「日本とドイツがまじめに考えました」－ “Wholeheartedly engineered by Japan and Germany“
This was the slogan of an advertisement in Japanese primetime television for the new Mitsubishi Colt in 2003, when I was working for the first time in Japan as an engineer in the automotive industry. As mentioned in various speeches during the recent DJW New Year’s reception at DMG Mori, collaborations between Japanese and German companies in research and development (R&D) are highly valued and frequently regarded as relatively easy and straightforward due to the mutual technological and cultural respect. Very often, the first impressions starting a collaboration between companies from these countries are also quite promising. So why is it that so many collaborations do not render the expected results or even fail altogether, as for example in the Mitsubishi - Daimler case shortly after the above-mentioned advertisement was published?
Engineers tend to believe that their work is purely governed by physics and fact-based decisions. Looking at the physical distance and the cultural differences between Japan and Germany, it should not be surprising that there are some fundamental differences on how R&D is executed in both countries. Obviously, there is not just a “German” or “Japanese way” of how R & D is performed. Specific company cultures do also play a major role, as both countries have a long industrial history. But still, some general observations can be made.
German engineering is often considered to be very systematic and process-oriented in comparison to other countries. Most of the time however, it depends a lot more on individual creativity and responsibility. Often, it is driven by dominant characters who – in critical situations – overrule entire processes to reach a decision, for the better or the worse. I remember very well a statement from a senior manager at a German automotive OEM, who quoted that an engine development is not a democratic process.
Looking at Japanese companies, I recognized that processes and especially systematic execution seem truly to be the basis for research and development activities. In critical phases of a project, rules are adhered to rather than being questioned and consensus of all employees involved is very important. This leads to many meetings and long working hours. I even witnessed that positive results for solving a problem were not accepted as acquiring these results had not been according to the company processes.

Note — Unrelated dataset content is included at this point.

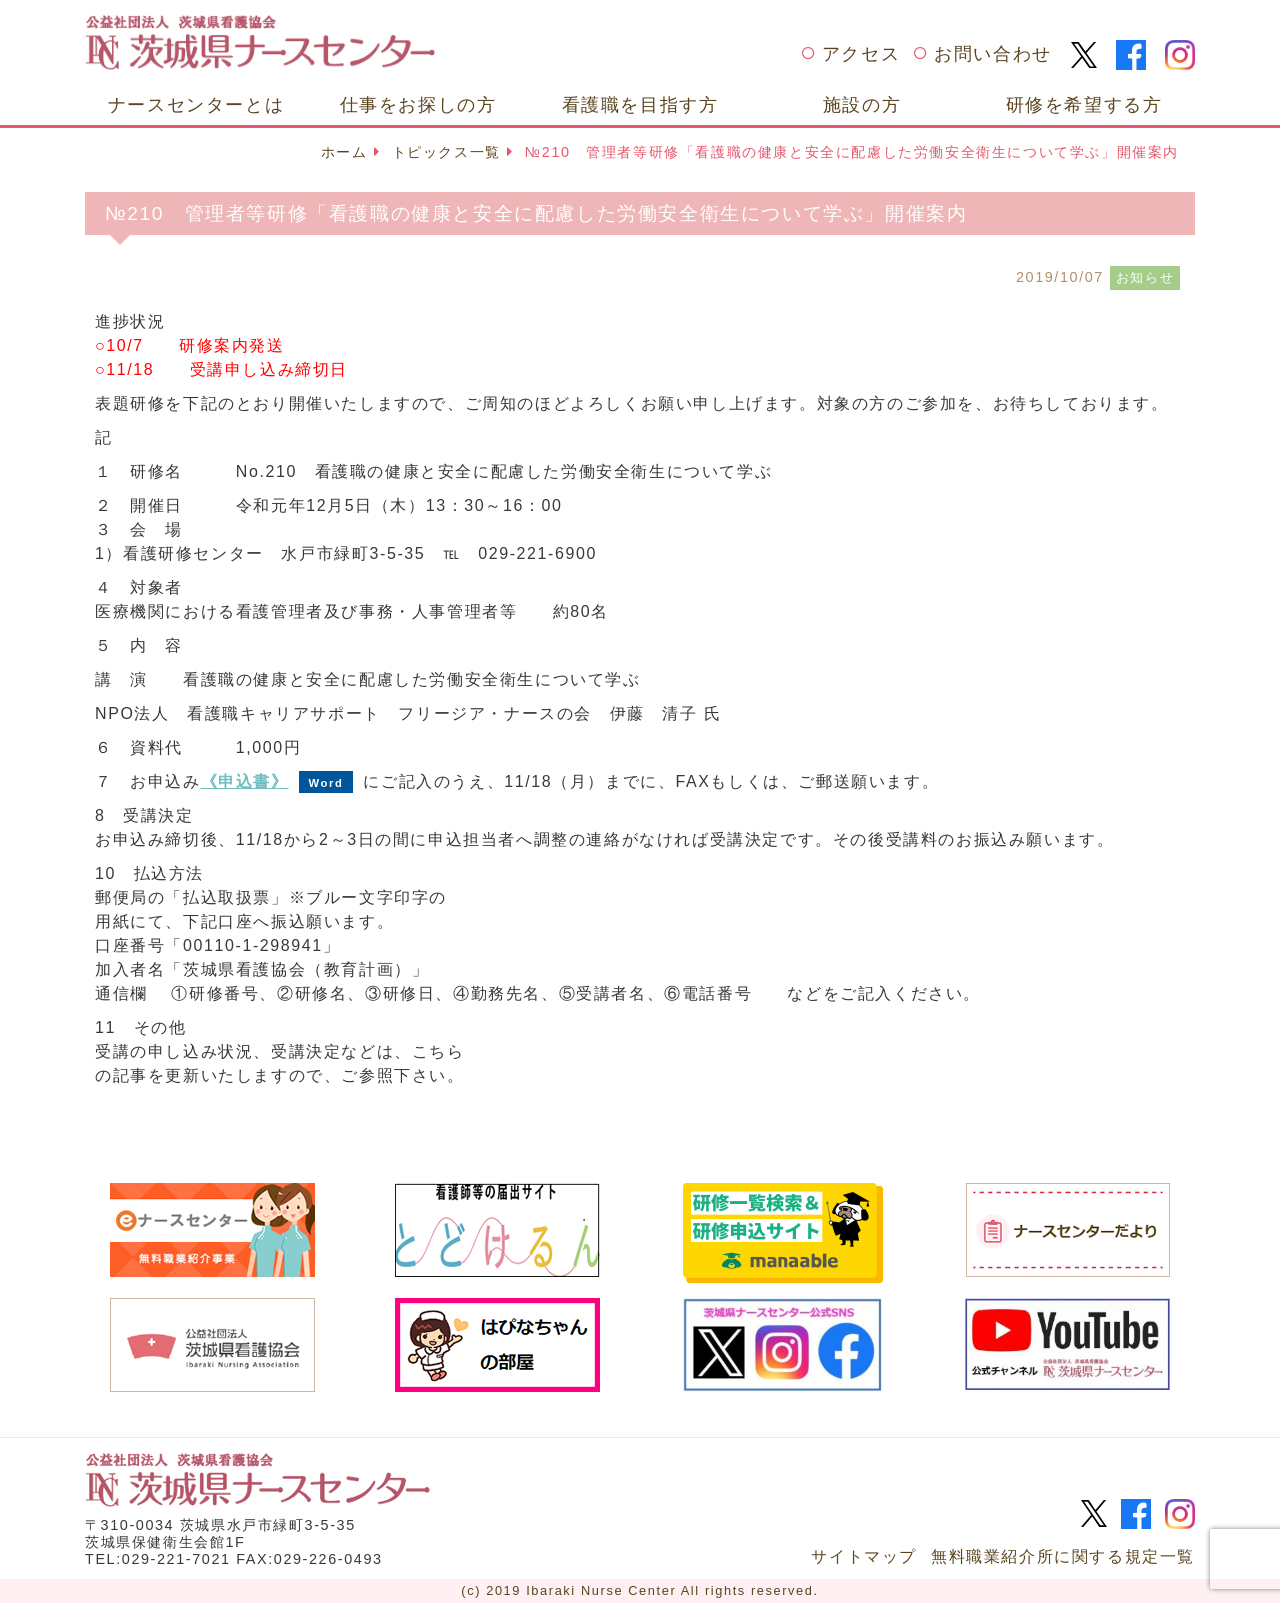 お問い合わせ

Nonetheless, Japanese and German companies show that both approaches can be successful. Depending on the task, one or the other might have its advantages. However, mixing both approaches will in many cases lead to unsatisfactory results, as people tend to pick-up only the convenient bits of each approach and disregard the difficult but necessary parts that come along with it. So how should R&D collaborations be managed?
An obvious solution for both partners would be to continue to work within their own respective processes. Considering an equal collaboration between two companies, this tends to be the best way. However, in such collaborations, the management of interfaces like data sharing, result transfer, milestone deliverables etc. during the development process becomes crucial. Otherwise, no efficiencies would be gained through cooperation. Therefore, the careful selection and empowerment of interface management workers, as well as the consequent implementation of processes and toolchains becomes key to the long-term success for this kind of collaboration.

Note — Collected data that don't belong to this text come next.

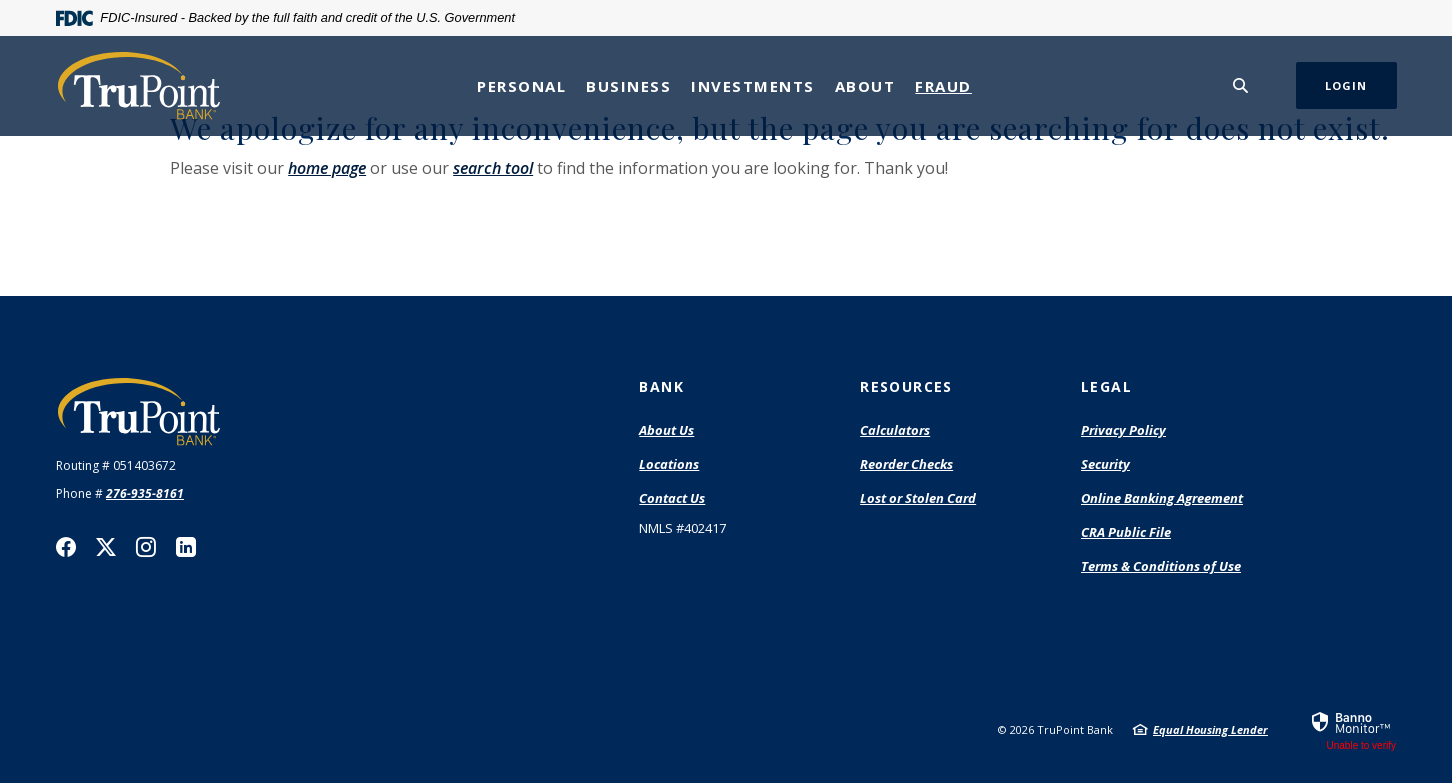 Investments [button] (753, 86)
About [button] (865, 86)
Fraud (943, 86)
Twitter (106, 547)
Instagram (146, 547)
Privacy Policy (1123, 430)
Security (1105, 464)
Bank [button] (661, 386)
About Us (666, 430)
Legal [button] (1106, 386)
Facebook (66, 547)
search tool (493, 168)
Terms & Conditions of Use (1161, 566)
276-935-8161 (145, 493)
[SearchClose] (1241, 85)
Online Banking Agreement (1162, 498)
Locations (669, 464)
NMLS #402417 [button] (682, 528)
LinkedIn (186, 547)
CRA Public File (1126, 533)
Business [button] (628, 86)
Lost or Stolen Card (918, 498)
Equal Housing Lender (1210, 729)
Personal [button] (521, 86)
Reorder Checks (906, 465)
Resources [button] (906, 386)
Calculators (895, 430)
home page (327, 168)
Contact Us (672, 498) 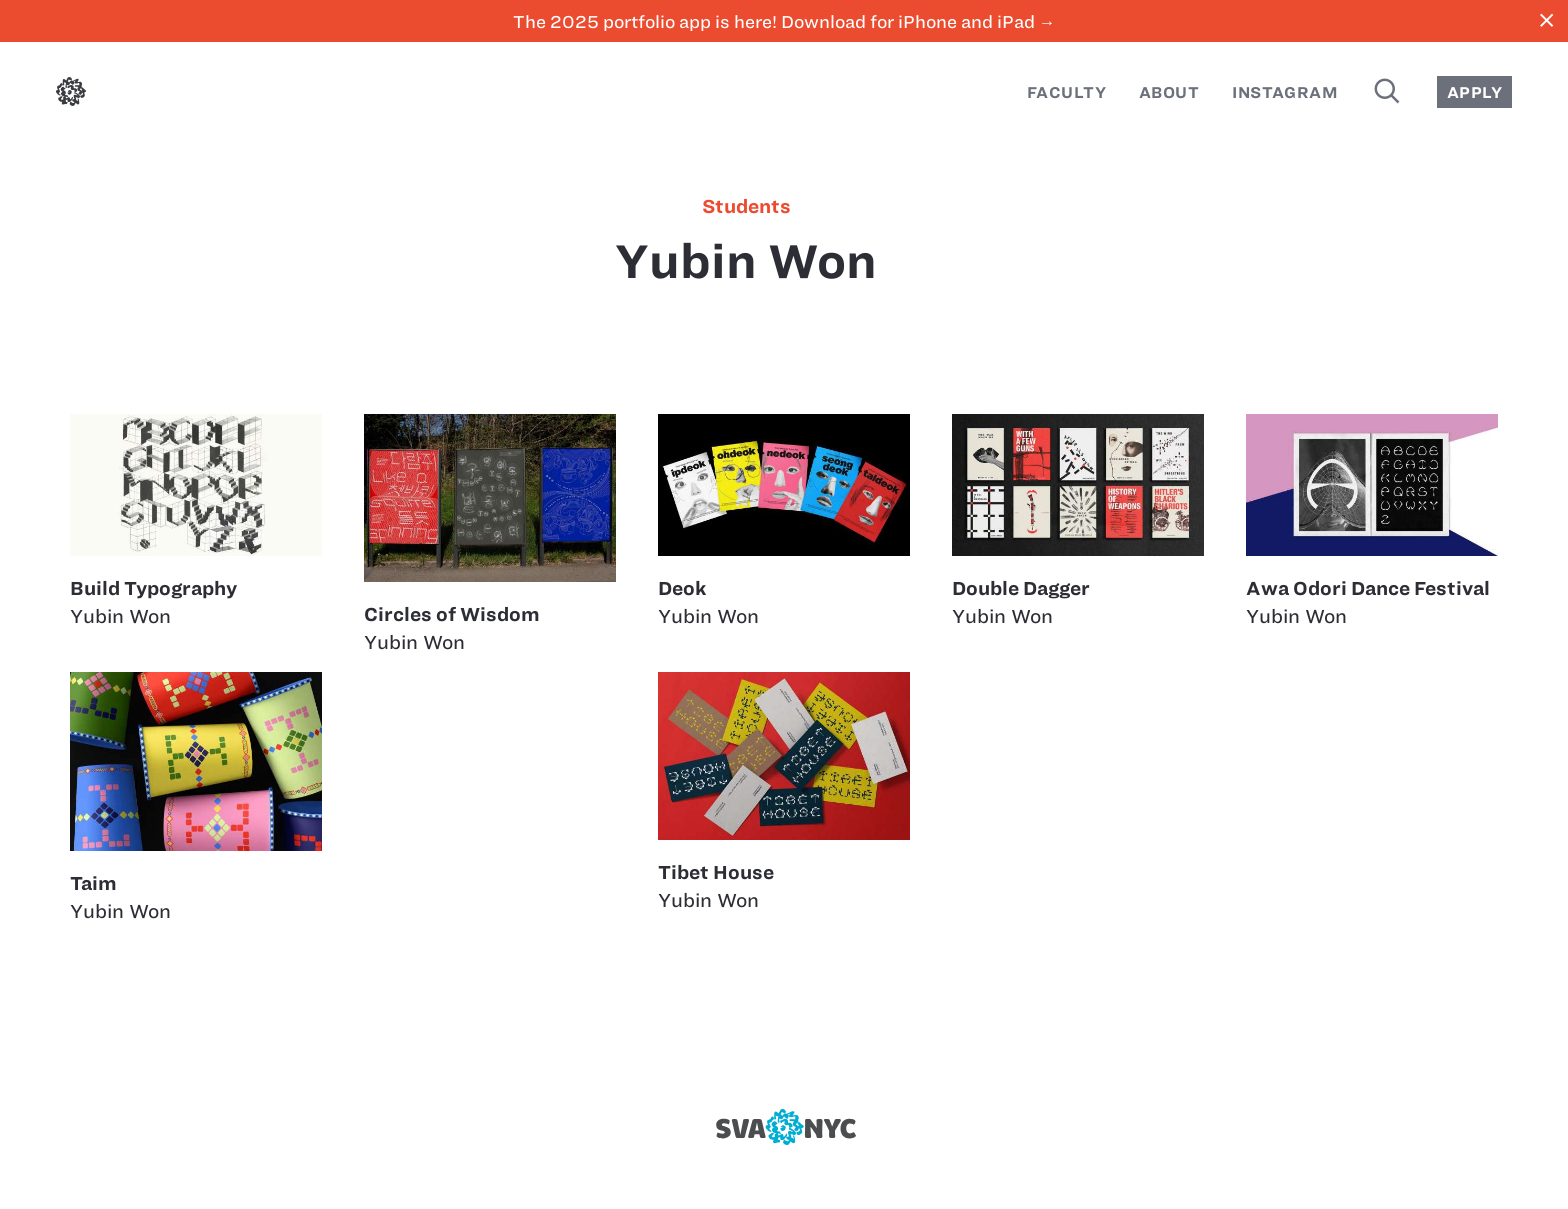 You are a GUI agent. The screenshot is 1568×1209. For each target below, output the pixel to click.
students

In cases of collaboration with a dominant partner, e.g. a local R&D center that strongly depends on the headquarters’ know-how and directive, using different processes would not be efficient, even though some potential of the local organization might get lost. For those cooperations to remain successful, employees need to be able to adapt to and identify with the headquarters mentality. It could be difficult to find adequate staff that fulfills these requirements while also meeting the required technical and managerial skills. Thus, long-term employee qualification and retention programs need to be considered. Additional care needs to be taken if one of the tasks of the organization is the interface to local customers. Customers are expecting the organization to be truly local in their mindset, so intercultural competence of the staff in both directions is highly important.
In conclusion, R&D collaborations between Japanese and German companies require a clear strategy apart from technical and commercial aspects and rely heavily on the use of adequate tools, processes and a considerate management of human resources. Although this seems to be a high-effort task, it might in many cases be worthwhile for Japanese and German companies to join forces, as many industries are faced by rapid change and an unpredictable global landscape with respect to China and the United States as major players in R&D.